Dalam suatu organisasi yang sudah dibentuk belasan bahkan puluhan tahun, buntunya regenerasi tampaknya menjadi problem yang harus segera dicarikan solusi secara komprehensif.
Solusi yang dimaksud bukan sekedar melakukan program Latihan Dasar Kepemimpinan (LDK) misalnya, atau training-training tentang organisasi dan sejenisnya, tetapi lebih mendasar kesoal yang lebih fundamental yaitu pembinaan jangka panjang.
Pembinaan yang dimaksud adalah suatu program yang dirancang khusus oleh organisasi yang harus diterapkan langsung di lingkungan keluarga, penanggung jawab program ini adalah orang tua (bapak dan ibu) yang diperuntukkan untuk anak-anaknya dan dilaksanakan selama kurun waktu 10 sampai 15 tahun sejak balita hingga baligh.
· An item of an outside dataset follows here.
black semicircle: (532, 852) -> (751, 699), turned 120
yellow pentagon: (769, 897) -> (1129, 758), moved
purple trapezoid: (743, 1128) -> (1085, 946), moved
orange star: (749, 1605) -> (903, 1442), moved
Seperti apa bentuk programnya ?
Secara umum program ini berkesinambungan dari mulai anak usia Balita, berlanjut usia 6 sampai 10 tahun dan saat anak menginjak remaja 11 sampai 17 tahun. Pelaksana program ini langsung oleh orangtua yaitu bapak dan ibunya yang diterapkan langsung untuk anak-anaknya dengan prioritas utama kaderisasi untuk disiapkan menjadi penerus jalannya organisasi atau melanjutkan proses dakwah kelak saat mereka dewasa.
Kita tentu harus menyadari saat anak-anak kita beranjak dewasa, tentu usia kita sudah menua, selisih rata-rata kita dengan anak sulung kita minimal terpaut 25 hingga 30 tahun, jadi saat anak kita berusia 40 tahun, saat itu usia kita sudah menginjak 65 atau 70 tahun.
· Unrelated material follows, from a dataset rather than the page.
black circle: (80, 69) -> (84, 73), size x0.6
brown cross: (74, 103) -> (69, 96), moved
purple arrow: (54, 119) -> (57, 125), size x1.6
Kaderisasi yang dilakukan dilingkungan keluarga ini akan sangat berpengaruh terhadap keberhasilan visi dan misi organisasi, paling tidak penerus ideologi adalah keturunan biologis yang secara ruh juga mempunyai keterlibatan batin yang kuat.
Setidaknya bidang kaderisasi organisasi akan sangat terbantu menjalankan program kaderisasi organisasi ketika pondasi dari keluarganya sudah terpancang kuat melalui program kaderisasi keluarga.
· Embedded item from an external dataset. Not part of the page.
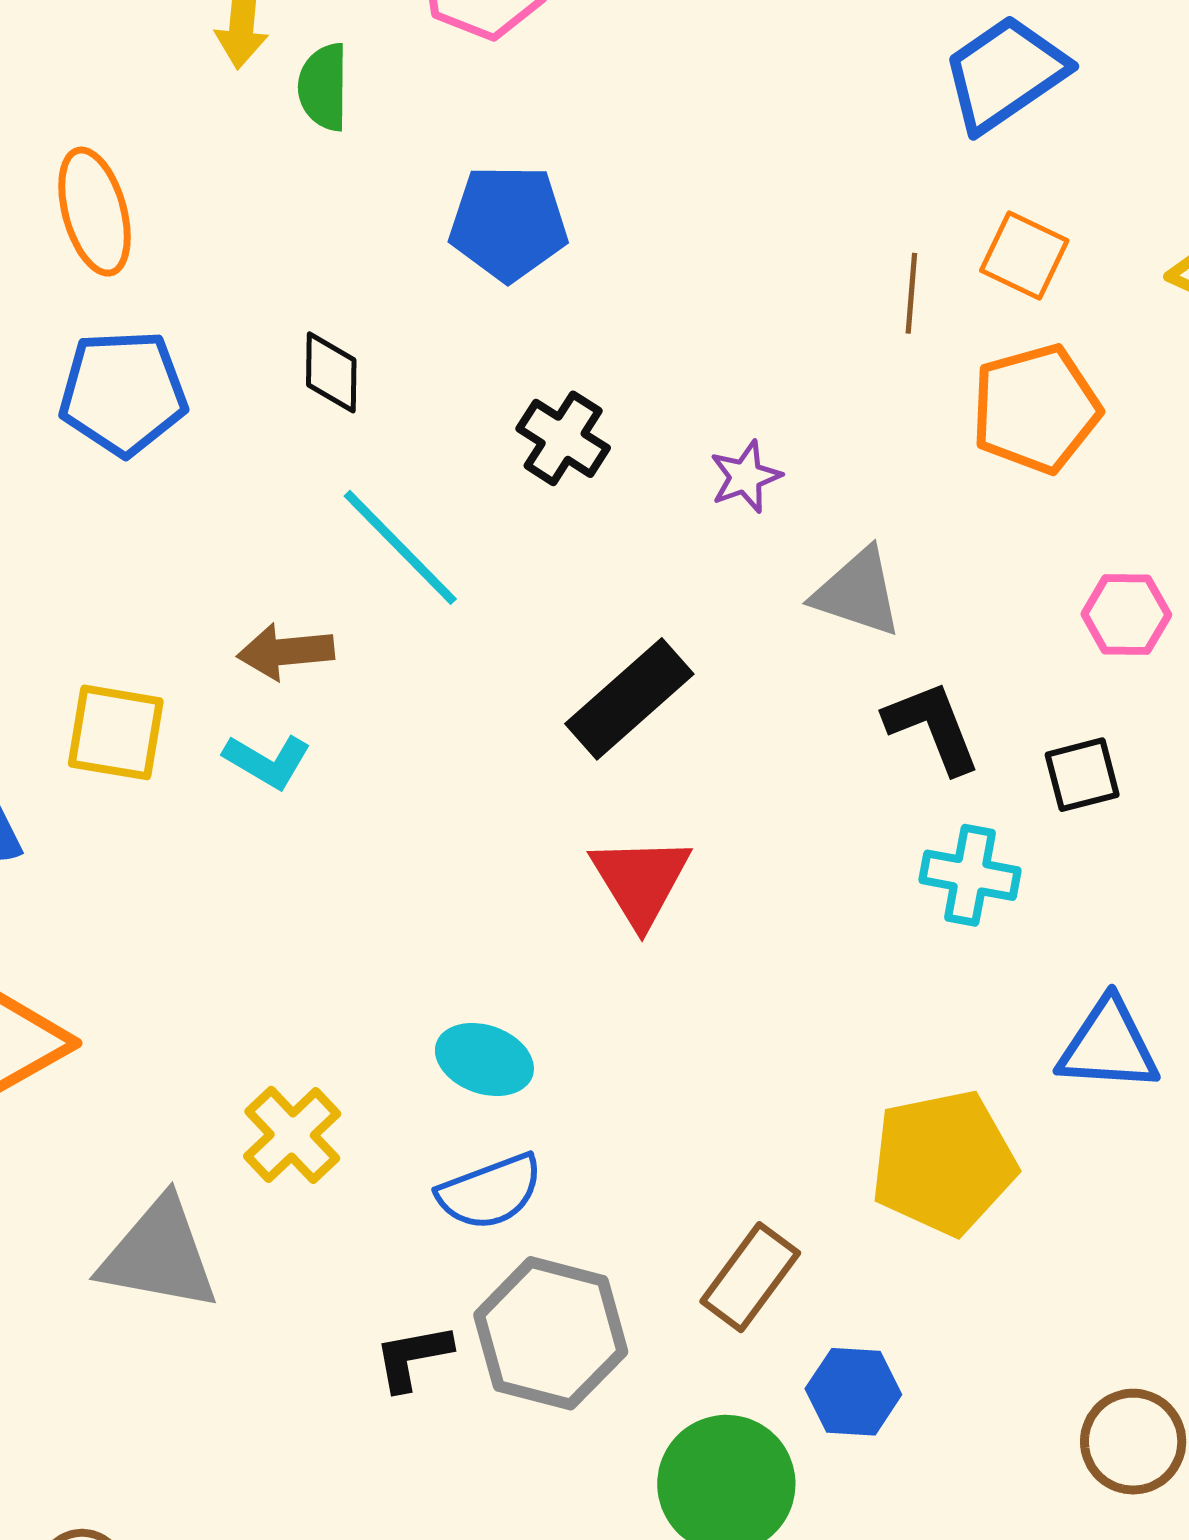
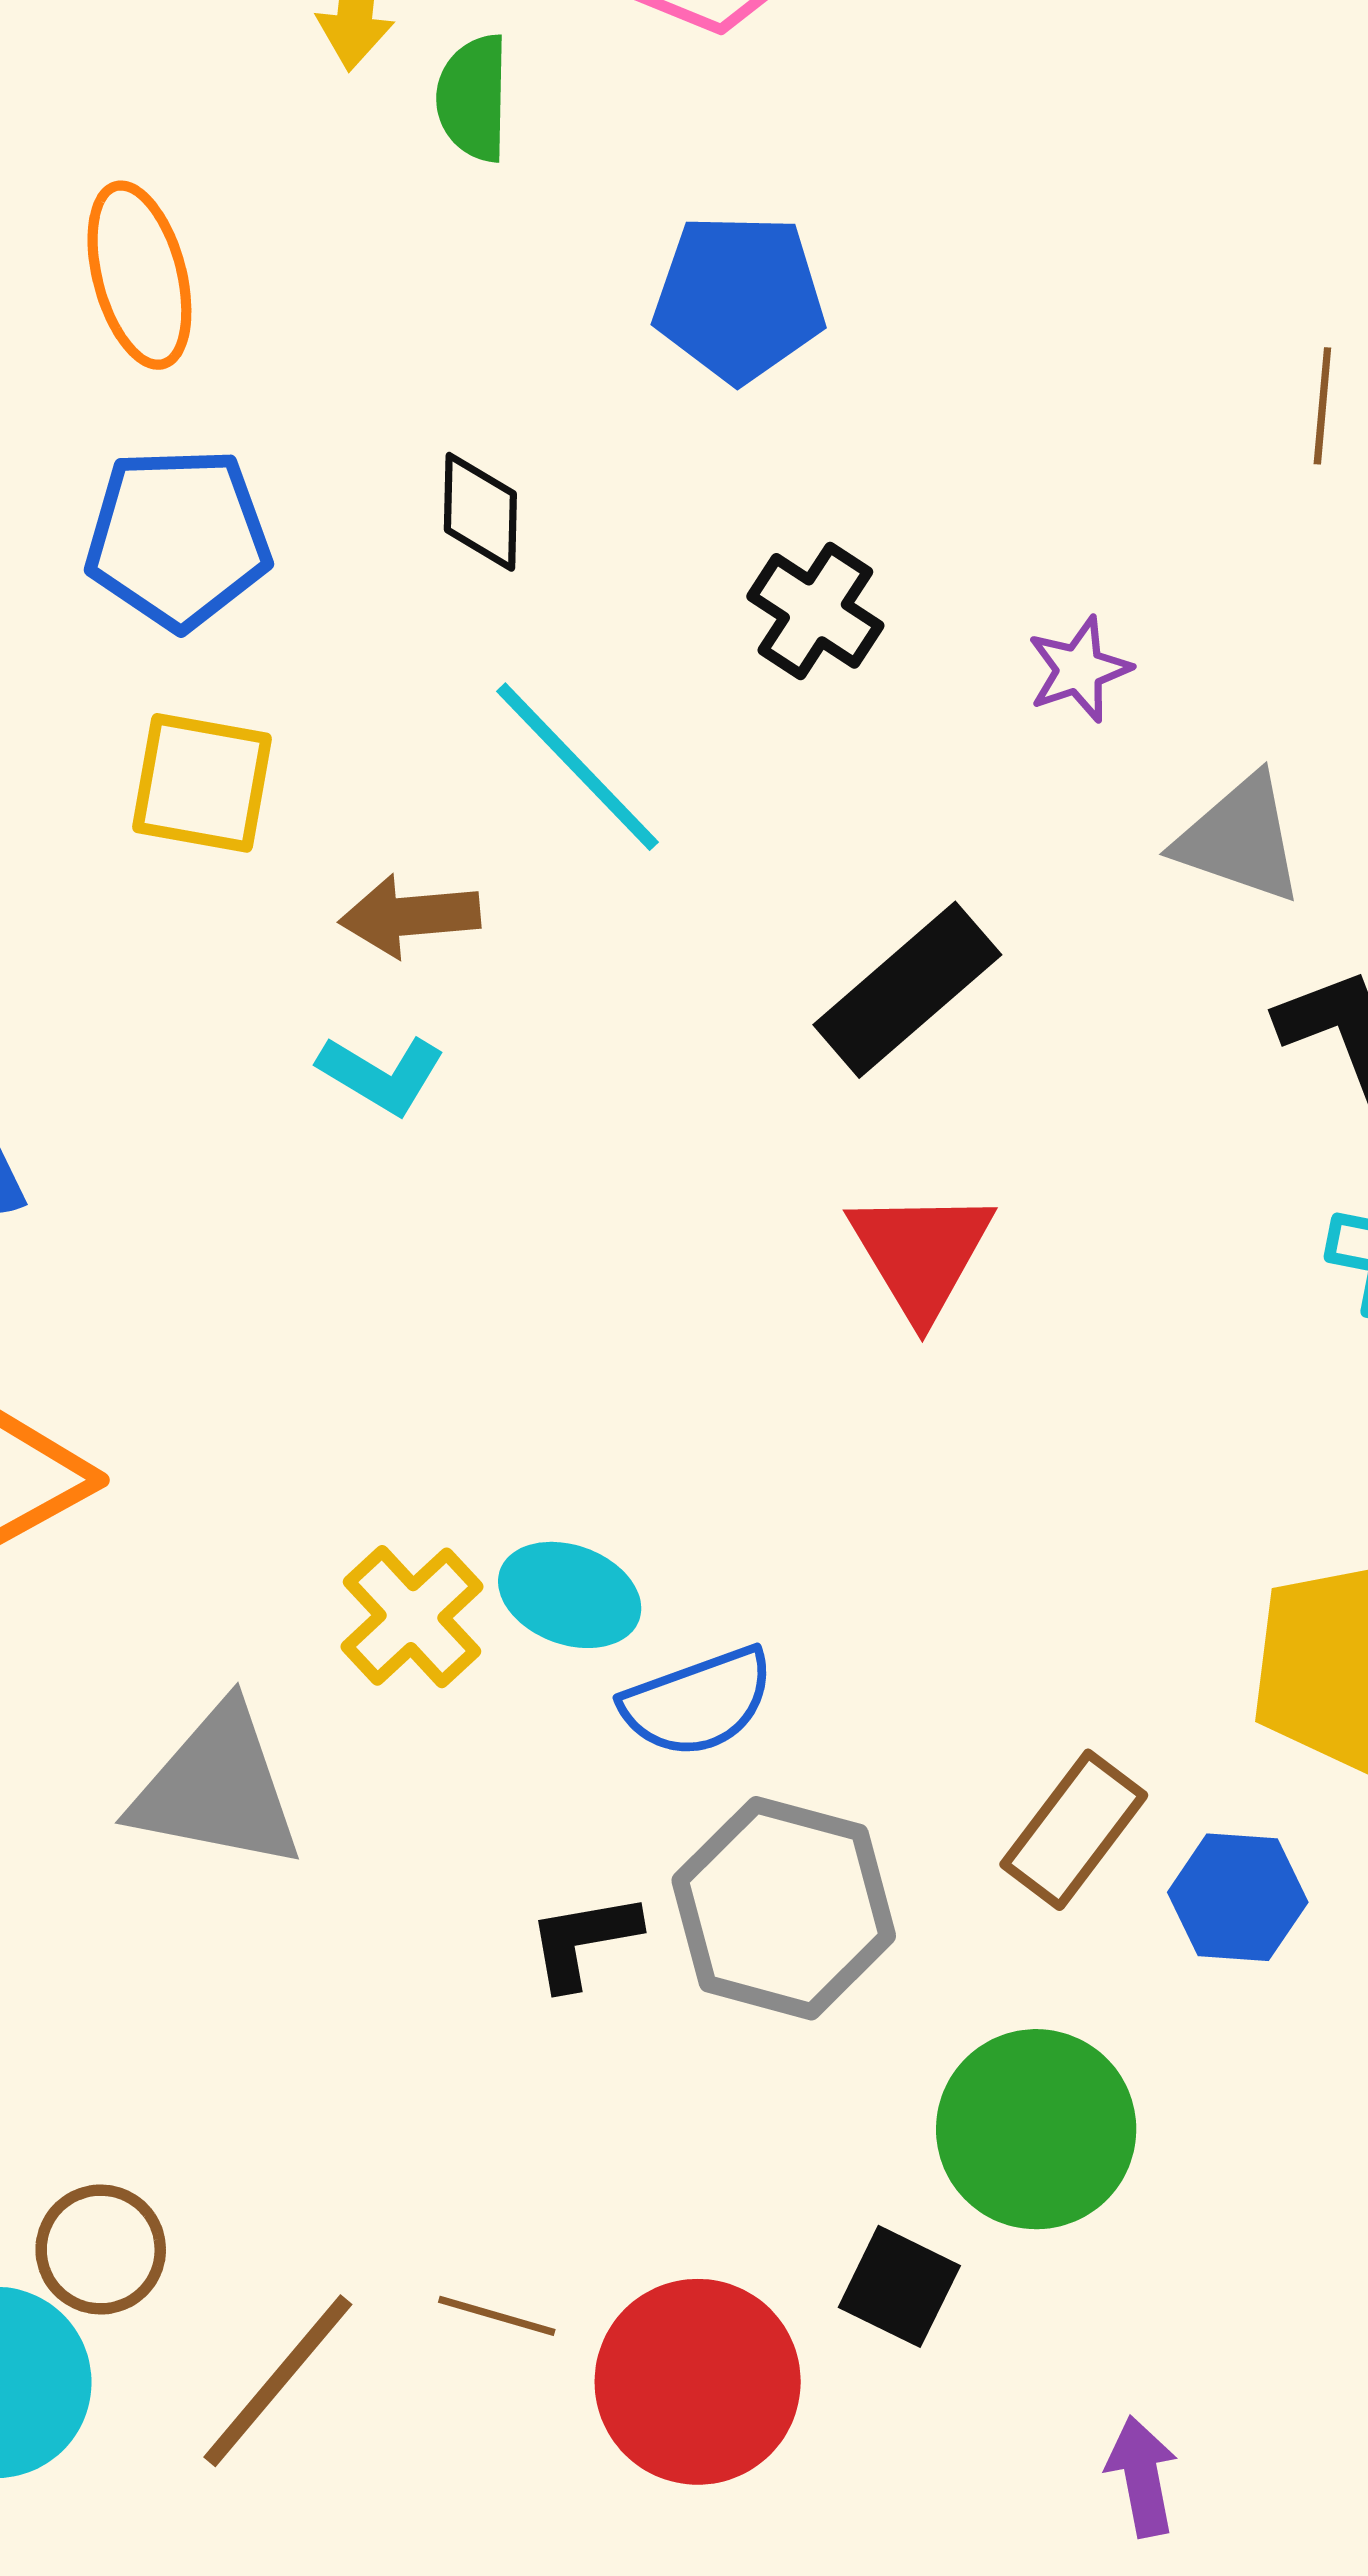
yellow square: (116, 732) -> (202, 783), moved
cyan ellipse: (484, 1060) -> (570, 1595), moved
blue hexagon: (853, 1392) -> (1238, 1897), moved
Problem yang dihadapi saat ini adalah minimnya program kaderisasi di lingkungan keluarga sehingga terjadi beberapa kasus, Bapak dan Ibunya sibuk melakukan kegiatan diluar dengan alasan berdakwah dan melaksanakan program-program organisasi, sampai terjadi anak-anaknya terlupakan bahwa anak-anaknya lah yang seharusnya paling berhak mendapat training khusus dari orangtuanya untuk kelak juga terjun bergabung meneruskan visi dan misi organisasi.
Jangan sampai justru anak-anak berfikir sebaliknya, "Saya tidak mau seperti Bapakku atau ibuku yang sibuk diluaran, kesana kemari mengurus orang lain sementara saya kurang diperhatikan". Kalimat ini jangan sampai terlantar dari lisan mereka, karena itu menunjukkan bahwa proses kaderisasi di tingkat keluarga gagal total.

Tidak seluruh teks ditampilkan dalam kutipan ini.